Dopo “Assassini si nasce” e “ Parola di Franz!”, ”Grancirco” è il suo terzo album.
Anche stavolta il cantautore riesce a sorprenderci con l’evidente pienezza compositiva nei testi e nella musica. Sonorità dense e variopinte raccontano di storie, paesaggi e personaggi che si muovono in una realtà dove si susseguono malinconia, follia, gioia e tristezza, sempre accompagnati da una timbrica originale e tagliente, nonché dall’intelligente ironia provocatoria dell’artista. Ha solo 9 anni quando si esibisce come cantante prodigio in un talent dell’epoca e da allora il suo amore per la musica non l’ha più lasciato. Menzione d’onore Memorial Sermoneta, chitarrista del Rhapsodija Trio, ha inciso 15 cd e ha partecipato ad alcune colonne sonore di film. Vanta il curriculum vitae di un musicista che dimostra di avere tutte le carte in regola per distinguersi nel panorama musicale italiano, molto spesso povero di audacia e originalità.
La sua è un’arte che arriva a sfiorare gli intricati meandri dell’animo umano con delicatezza e rispetto e racconta le emozioni autentiche, quelle difficili da esprimere per molti di noi.
Lo abbiamo incontrato per conoscerlo meglio ed immergerci nella sua musica.
Ciao e benvenuto su Sardegna Live
“Ciao e grazie per avermi invitato”
La tua arte ha un grande impatto emotivo, un’esplosione di libertà e imprevedibilità. Come riesci a tradurre in musica forti emozioni senza lasciarti coinvolgere da espressioni edulcorate e fastidiose?
“Di solito quando scrivo sto attento proprio ad evitare frasi retoriche o sdolcinate, così come trasgressività fine a se stesse. Almeno, ci provo… Faccio un lavoro molto accurato sui testi, prima di scrivere ho una vaga idea di quel che voglio dire, poi mi faccio aiutare dalla musica. Scrivo solo quando l’attimo creativo è maturo, soprattutto per i testi più, diciamo, poetici. Alcune frasi mi vengono di getto, ma in generale sono molto esigente con me stesso, soprattutto con le parole in musica. Cerco maniacalmente il suono della parola, oltre al senso. La parola non deve inciampare nella musica, deve essere musica anch’essa, un tutt’uno insomma. Poi ci sono canzoni che si scrivono da sole, come ad esempio “Pasquale fiori sull’acqua”.
Il tuo nuovo album s’intitola Grancirco. Quale è stata la sua genesi?
“Grancirco" nasce dal quadro riportato in copertina dell’artista e amico Luca Lischetti. Quando l’ho visto sono rimasto fulminato. Non è la prima volta che Luca mi stuzzica, ho scritto anche altre canzoni o poesie, ispirandomi alla sua arte. Nel quadro c’era tutto un mondo, il mondo contemporaneo, che sempre più si forma e si deforma nel disordine generale”.

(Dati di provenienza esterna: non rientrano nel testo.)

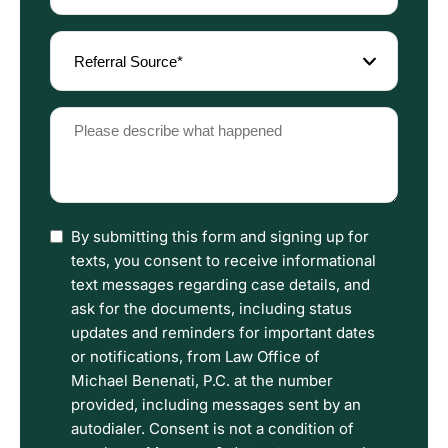
(Required)
Referral
Source
(Required)
Please
describe
what
happened
(Required)
I
By submitting this form and signing up for
have
texts, you consent to receive informational
read
text messages regarding case details, and
the
ask for the documents, including status
Disclaimer
updates and reminders for important dates
and
or notifications, from Law Office of
Privacy
Michael Benenati, P.C. at the number
Policy
provided, including messages sent by an
Terms.
autodialer. Consent is not a condition of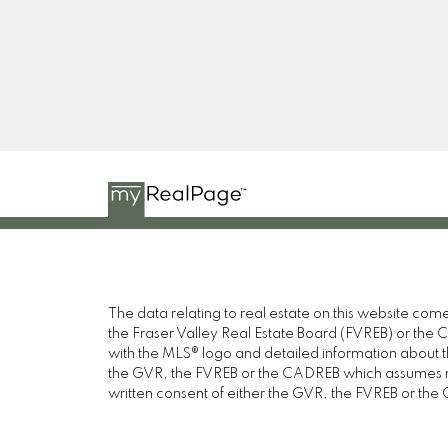
YT
The data relating to real estate on this website c
the Fraser Valley Real Estate Board (FVREB) or the Ch
with the MLS® logo and detailed information about the
the GVR, the FVREB or the CADREB which assumes no 
written consent of either the GVR, the FVREB or th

Tutti i brani di “Grancirco” trasudano originalità. Come nascono? Da un impulso o da una riflessione?
“Da entrambe le cose direi. Prima di scrivere e organizzare i brani di questo nuovo album avevo deciso di fare un qualcosa di più acustico rispetto ai due precedenti, per dare più spazio forse alla mia vena d’autore e a una certa liricità. Poi, strada facendo non ho resistito al fascino della sezione ritmica (basso e batteria)…”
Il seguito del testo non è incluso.